Depictions of the English legal system in art are rather less common than, say, its appearances in legal dramas or novels. This is surprising, given the opportunities it affords for the study of human nature in crisis.

The explanation may have something to do with the historic ban on image capture – drawing, painting or photography – in court. Or it may simply reflect a lack of interest by British artists themselves or their patrons or collectors. Whatever the reason, such depictions as we have tend to be confined to hurriedly executed ATE (after the event) courtroom sketches prepared for news reports, or humorous treatments such as the judicial caricatures by Spy and his imitators and our own Nick Chambers‘s somewhat more lateral-thinking conceptualisations. It was therefore something of a pleasant surprise to find, in the Getty Center in Los Angeles, this pair of paintings by the 19th century British painter, Abraham Solomon.

“Waiting for the Verdict” (1857) shows the family of the unseen accused waiting anxiously outside the courtroom while his barrister stands before the open doorway of the court awaiting news of the jury’s deliberations. You can see through the open doorway into the interior of the court, where a judge in red robes sits in an elevated, God-like position as other barristers confer or perhaps make submissions in the next case.

“Not Guilty (The Acquittal)” (1857) shows the relief and jubilation as the accused, released from the dock, is now reunited with his family, while his father congratulates the brief. One assumes any money passing hands will do so via the attorney (not shown) who instructed the barrister. Through an open doorway on the left you can see the light and air of the world outside. This vision of freedom mirrors the glimpse into the courtroom on the right side in the first painting, where the light appears to emanate from the no doubt distinguished and impartial judge, an idea reinforced by the painter’s surname.

The style is glutinously sentimental but that sort of thing was popular with the Victorians.  We know nothing about the offence charged, but the assumption is that Justice has been done and a Moral shown (trust the Law to defend the Truth).

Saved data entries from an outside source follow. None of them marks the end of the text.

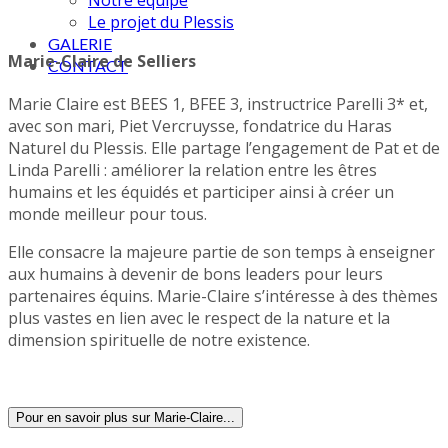
Notre équipe
Le projet du Plessis
GALERIE
Marie-Claire de Selliers
CONTACT
Marie Claire est BEES 1, BFEE 3, instructrice Parelli 3* et,
avec son mari, Piet Vercruysse, fondatrice du Haras
Naturel du Plessis. Elle partage l’engagement de Pat et de
Linda Parelli : améliorer la relation entre les êtres
humains et les équidés et participer ainsi à créer un
monde meilleur pour tous.
Elle consacre la majeure partie de son temps à enseigner
aux humains à devenir de bons leaders pour leurs
partenaires équins. Marie-Claire s’intéresse à des thèmes
plus vastes en lien avec le respect de la nature et la
dimension spirituelle de notre existence.
Pour en savoir plus sur Marie-Claire...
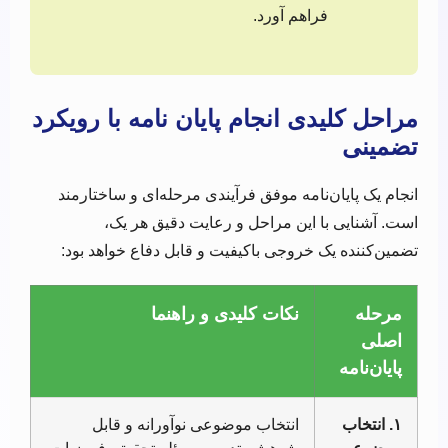
فراهم آورد.
مراحل کلیدی انجام پایان نامه با رویکرد
تضمینی
انجام یک پایان‌نامه موفق فرآیندی مرحله‌ای و ساختارمند
است. آشنایی با این مراحل و رعایت دقیق هر یک،
تضمین‌کننده یک خروجی باکیفیت و قابل دفاع خواهد بود:
مرحله
نکات کلیدی و راهنما
اصلی
پایان‌نامه
۱. انتخاب
انتخاب موضوعی نوآورانه و قابل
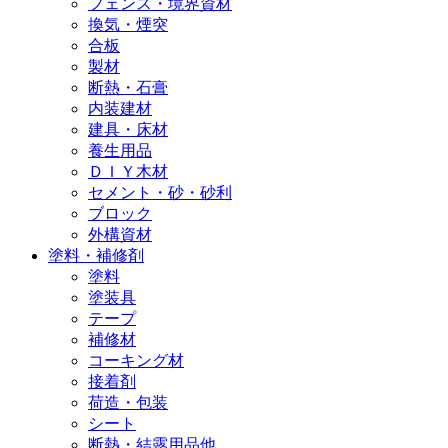
フェンス・境界資材
換気・煙突
合板
製材
断熱・石膏
内装建材
建具・床材
養生用品
ＤＩＹ木材
セメント・砂・砂利
ブロック
外構資材
塗料・補修剤
塗料
塗装具
テープ
補修材
コーキング材
接着剤
荷造・包装
シート
断熱・結露用品他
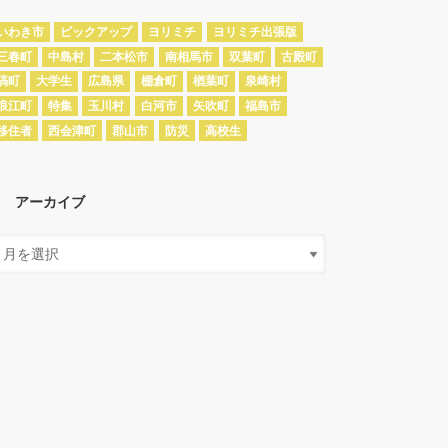
いわき市
ピックアップ
ヨリミチ
ヨリミチ出張版
三春町
中島村
二本松市
南相馬市
双葉町
古殿町
塙町
大学生
広島県
棚倉町
楢葉町
泉崎村
浪江町
特集
玉川村
白河市
矢吹町
福島市
移住者
西会津町
郡山市
防災
高校生
アーカイブ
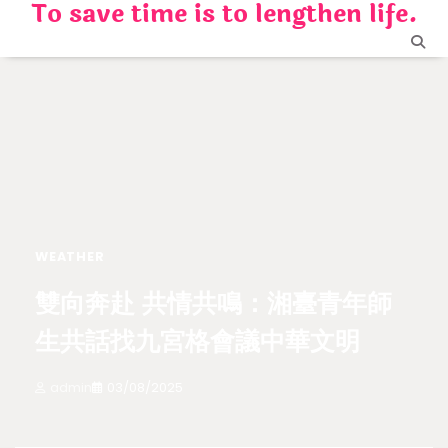
To save time is to lengthen life.
Skip
to
content
WEATHER
雙向奔赴 共情共鳴：湘臺青年師
生共話找九宮格會議中華文明
admin
03/08/2025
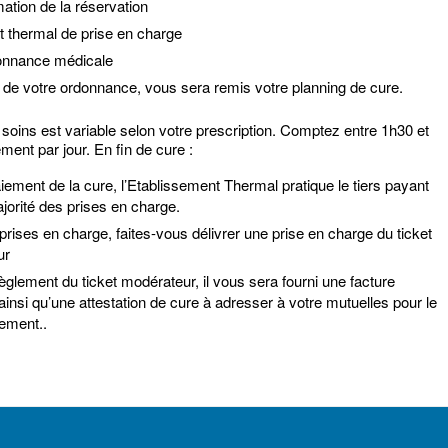
ation de la réservation
et thermal de prise en charge
onnance médicale
 de votre ordonnance, vous sera remis votre planning de cure.
soins est variable selon votre prescription. Comptez entre 1h30 et
ement par jour. En fin de cure :
iement de la cure, l’Etablissement Thermal pratique le tiers payant
jorité des prises en charge.
prises en charge, faites-vous délivrer une prise en charge du ticket
ur
èglement du ticket modérateur, il vous sera fourni une facture
ainsi qu’une attestation de cure à adresser à votre mutuelles pour le
ement..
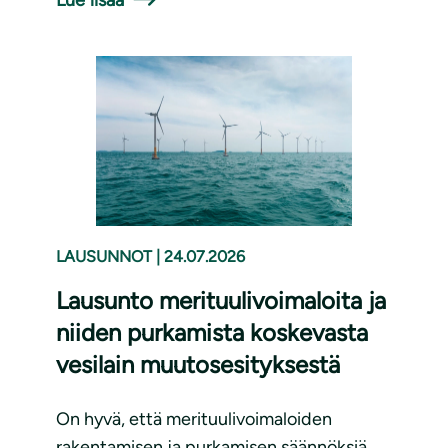
LAUSUNNOT
|
24.07.2026
Lausunto merituulivoimaloita ja
niiden purkamista koskevasta
vesilain muutosesityksestä
On hyvä, että merituulivoimaloiden
rakentamisen ja purkamisen säännöksiä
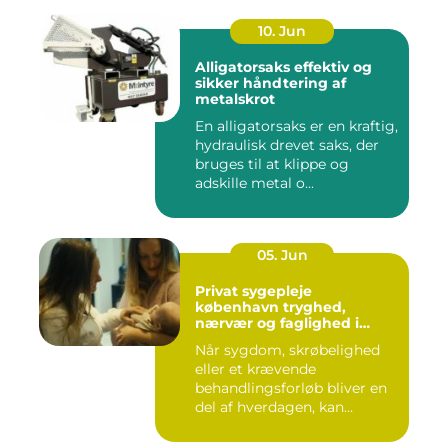
10. Jun
Alligatorsaks effektiv og
sikker håndtering af
metalskrot
En alligatorsaks er en kraftig,
hydraulisk drevet saks, der
bruges til at klippe og
adskille metal o...
05. Jun
Privat sygepleje
københavn tryghed,
nærvær og faglighed i
hjemmet
Når sygdom, skrøbelighed
eller et krævende
behandlingsforløb bliver en
del af hverdagen, kan
oversku...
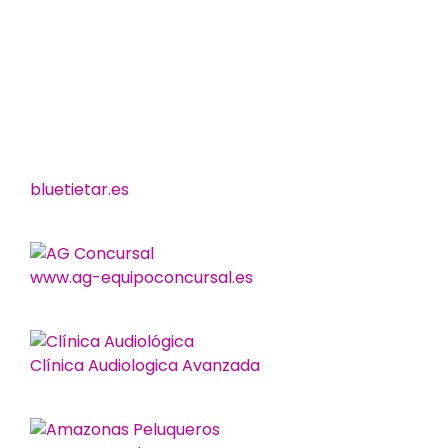
bluetietar.es
www.ag-equipoconcursal.es
Clínica Audiologica Avanzada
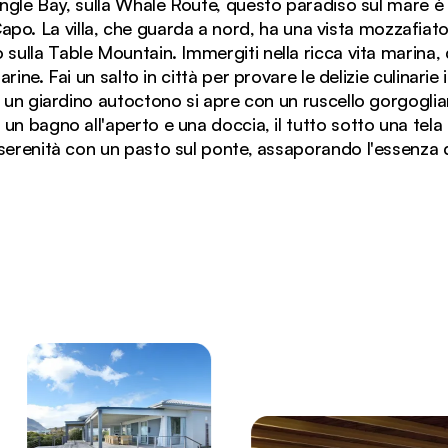
ingle Bay, sulla Whale Route, questo paradiso sul mare è 
Capo. La villa, che guarda a nord, ha una vista mozzafiat
sulla Table Mountain. Immergiti nella ricca vita marina, 
rine. Fai un salto in città per provare le delizie culinarie i
o, un giardino autoctono si apre con un ruscello gorgoglia
, un bagno all'aperto e una doccia, il tutto sotto una tela 
serenità con un pasto sul ponte, assaporando l'essenza d
ull'oceano grazie alle finestre a tutta altezza della Pri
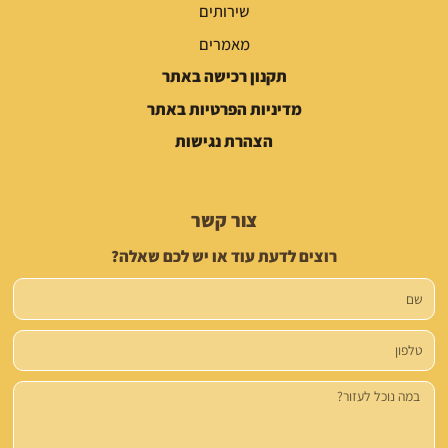
שירותים
מאמרים
תקנון רכישה באתר
מדיניות הפרטיות באתר
הצהרת נגישות
צור קשר
רוצים לדעת עוד או יש לכם שאלה?
שם
טלפון
הודעה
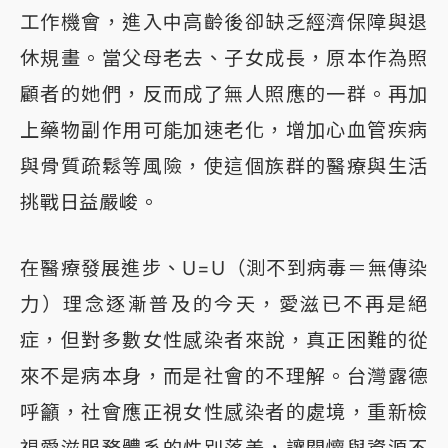
工作機會，進入中高齡後卻缺乏經濟保障與退
休規畫。當父母老去、子女成長，原本作為照
顧者的她們，反而成了無人照應的一群。再加
上藥物副作用可能加速老化，增加心血管疾病
與骨質疏鬆等風險，使這個族群的醫療與生活
挑戰日益嚴峻。
在醫療發展進步、U=U（測不到病毒＝無傳染
力）理念逐漸普及的今天，愛滋已不再是絕
症，但對多數女性感染者來說，真正困難的從
來不是病本身，而是社會的不理解。台灣露德
呼籲，社會應正視女性感染者的處境，重新檢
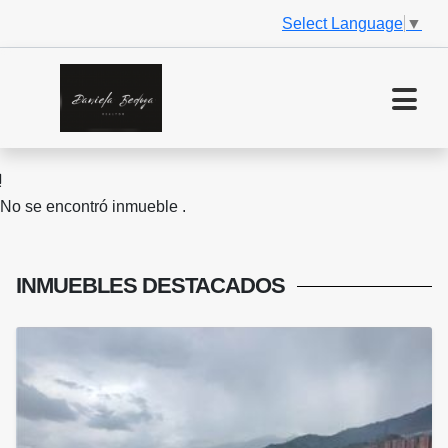
Select Language
▼
No se encontró inmueble .
INMUEBLES
DESTACADOS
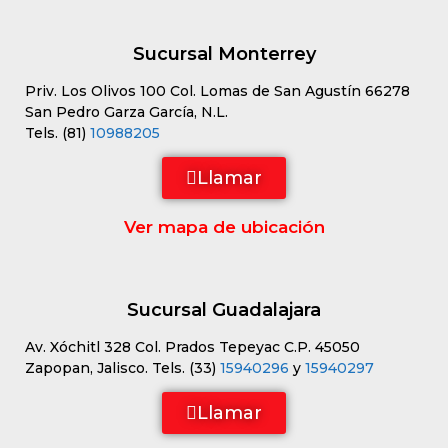
Sucursal Monterrey
Priv. Los Olivos 100 Col. Lomas de San Agustín 66278
San Pedro Garza García, N.L.
Tels. (81)
10988205
Llamar
Ver mapa de ubicación
Sucursal Guadalajara
Av. Xóchitl 328 Col. Prados Tepeyac C.P. 45050
Zapopan, Jalisco. Tels. (33)
15940296
y
15940297
Llamar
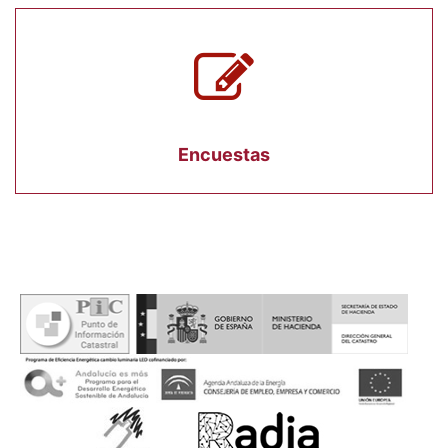
Encuestas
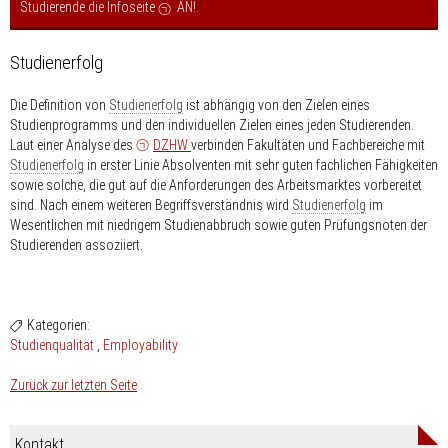
Studierende die Infoseite
AN!
.
Studienerfolg
Die Definition von
Studienerfolg
ist abhängig von den Zielen eines
Studienprogramms und den individuellen Zielen eines jeden Studierenden.
Laut einer Analyse des
DZHW
verbinden Fakultäten und Fachbereiche mit
Studienerfolg
in erster Linie Absolventen mit sehr guten fachlichen Fähigkeiten
sowie solche, die gut auf die Anforderungen des Arbeitsmarktes vorbereitet
sind. Nach einem weiteren Begriffsverständnis wird
Studienerfolg
im
Wesentlichen mit niedrigem Studienabbruch sowie guten Prüfungsnoten der
Studierenden assoziiert.
Kategorien:
Studienqualität
Employability
Zurück zur letzten Seite
Kontakt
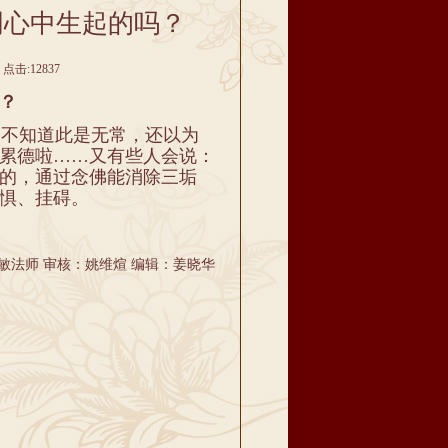
明心中生起的吗？
点击:12837
？
不知道此是无常，​还以为
累德啦……又有些人会说：
的，通过念佛能消除三垢
惧、挂碍。
敏法师 审核：姚维煊 编辑：姜晓华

It’s worth remembering that at the time there was no possibility of an appeal in criminal cases. In the absence of procedural complaint or reference on a point of law, the jury’s decision was final.

Now one puzzle remains. This pair of paintings, hanging in the Getty Center in Los Angeles, is said to have been the “Partial and promised gift of Barbara and Norman S Namerow”. Yet the same two paintings appear on the Tate website as part of its collection, “Purchased with assistance from the Art Fund and the Sue Hammerson Charitable Trust 1983”. One can only assume the images proved too popular to remain unique, and that the artist painted more than one copy. Or is one pair not quite as genuine as the other?

Answers on a postcard, from wherever you are.